A new indy distillery moniker that’s far from challenging to crack, but catchy enough that it feels like this won’t be the last time we’ll be seeing it adorn a label. 19 year old Clynelish that’s been matured since 2000 in a handful of refill hogsheads. 762 bottles produced at 48.5% ABV.
Nose: Sunflower oil and lemon-y polish give intimation texture, whilst fermenting apples and lime margaritas (not quite salt rimmed, but certainly mineralistic) sit with orange peels and peach yoghurt. Maltiness underpins everything with rolled pastry and dusty gingerbread men sitting with biscuit crumb. The addition of water presents further underlying spirit character – golden cereals and crackerbread.
Taste: Not necessarily waxy, but certainly highly oily, weighted and mouthcoating.
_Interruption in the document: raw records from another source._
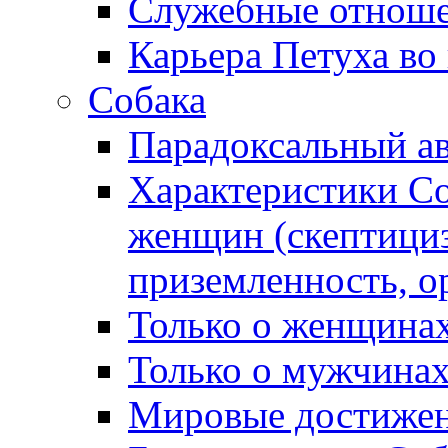
Служебные отноше
Карьера Петуха во
Собака
Парадоксальный а
Характеристики С
женщин (скептициз
приземленность, о
Только о женщинах
Только о мужчинах
Мировые достижен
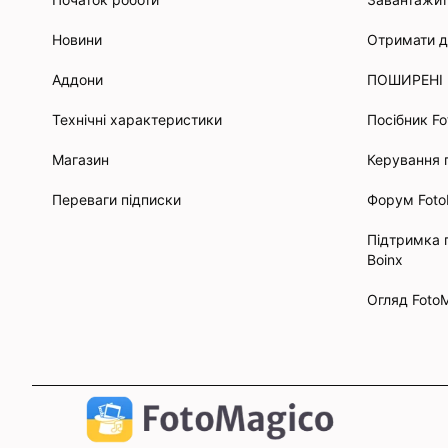
Новини
Отримати 
Аддони
ПОШИРЕНІ
Технічні характеристики
Посібник F
Магазин
Керування
Переваги підписки
Форум Fot
Підтримка 
Boinx
Огляд Foto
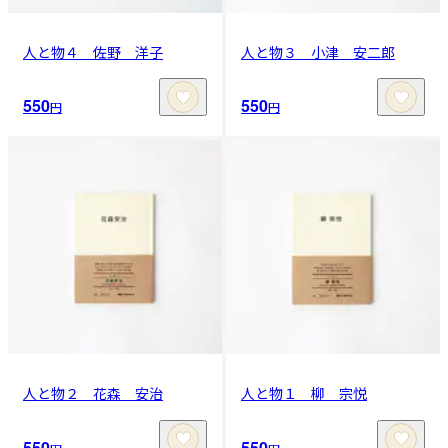
人と物４ 佐野 洋子
人と物３ 小津 安二郎
550
550
円
円
人と物２ 花森 安治
人と物１ 柳 宗悦
550
550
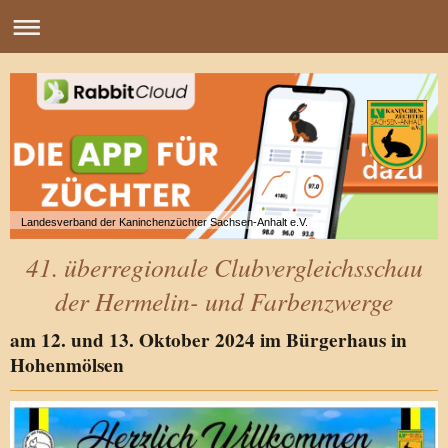
Landesverband der Kaninchenzüchter Sachsen-Anhalt e.V.
41. überregionale Clubvergleichsschau
der Hermelin- und Farbenzwerge
am 12. und 13. Oktober 2024 im Bürgerhaus in
Hohenmölsen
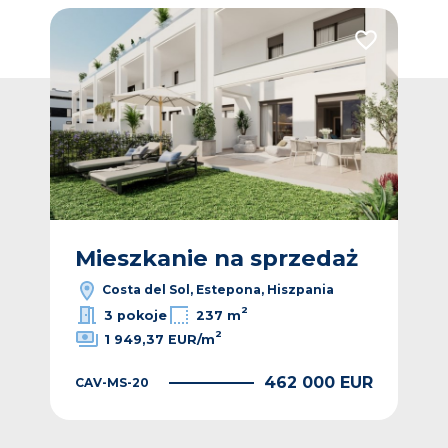
Dodaj do ulubionych
Dodaj do ulub
ż
Mieszkanie na sprzedaż
M
Costa del Sol, Estepona, Hiszpania
2
3 pokoje
237 m
2
1 949,37 EUR/m
EUR
462 000 EUR
CAV-MS-20
CAV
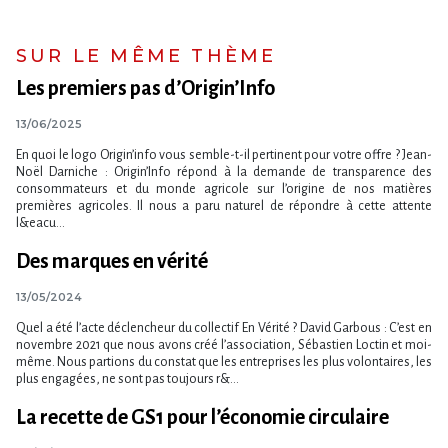
SUR LE MÊME THÈME
Les premiers pas d’Origin’Info
13/06/2025
En quoi le logo Origin’info vous semble-t-il pertinent pour votre offre ? Jean-
Noël Darniche : Origin’Info répond à la demande de transparence des
consommateurs et du monde agricole sur l’origine de nos matières
premières agricoles. Il nous a paru naturel de répondre à cette attente
l&eacu...
Des marques en vérité
13/05/2024
Quel a été l’acte déclencheur du collectif En Vérité ? David Garbous : C’est en
novembre 2021 que nous avons créé l’association, Sébastien Loctin et moi-
même. Nous partions du constat que les entreprises les plus volontaires, les
plus engagées, ne sont pas toujours r&...
La recette de GS1 pour l’économie circulaire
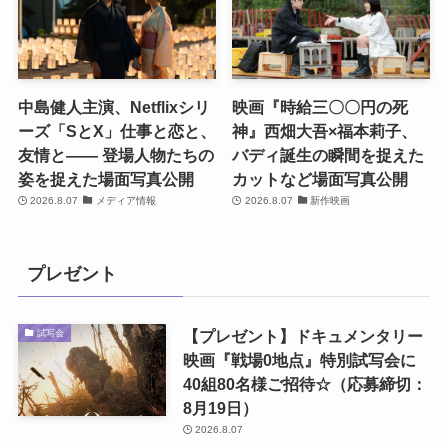
中島健人主演、Netflixシリ
映画『時給三〇〇円の死
ーズ「SとX」仕事と恋と、
神』西畑大吾×福本莉子、
友情と―― 登場人物たちの
バディ誕生の瞬間を捉えた
姿を捉えた場面写真公開
カットなど場面写真公開
2026.8.07
メディア情報
2026.8.07
新作映画
プレゼント
【プレゼント】ドキュメンタリー
試写会
映画『戦場0地点』特別試写会に
40組80名様ご招待☆（応募締切：
8月19日）
2026.8.07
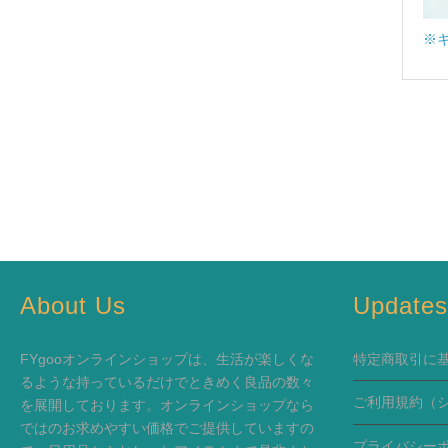
※
About Us
Update
FYgooオンラインショップは、生活が楽しくな
特定商取引に
るような持っているだけでときめく良品の数々
ご利用規約
（
を展開しております。オンラインショップなら
ではのお求めやすい価格でご提供していますの
プライバシー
Initially this is all on fruits – orange jam, lemon posset and soured apples. This is played off against persistent mineral cues – wet granite and tempered steel – whilst honey spread over toast and Alpen provide the malt-driven backbone. Reduction maintains the overall shape of the whisky well – revealing a creamy texture from Chantilly. Citric elements remain – both sweet and sour.
Finish: Long and malty with oatcakes and a tingle of white pepper and charred stave.
There’s a highly enjoyable texture and weight to this Clynelish that provides the liquid with presence from nose through to finish. The overall composition is spirit-forward with the cask amplifying the fundamental fruitiness and malty character, rather than ever overpowering it. All of this makes for a whisky which feels pleasantly naked and unadulterated.